> EXERCISE OBJECTIVE
Among the entries below, find the lines that hold the word "Straße" and report them.

> INFORMATION
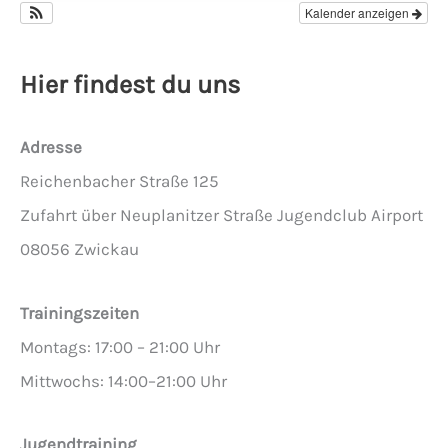
Kalender anzeigen
Hier findest du uns
Adresse
Reichenbacher Straße 125
Zufahrt über Neuplanitzer Straße Jugendclub Airport
08056 Zwickau
Trainingszeiten
Montags: 17:00 – 21:00 Uhr
Mittwochs: 14:00–21:00 Uhr
Jugendtraining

> COMPLETED TASK
Reichenbacher Straße 125
Zufahrt über Neuplanitzer Straße Jugendclub Airport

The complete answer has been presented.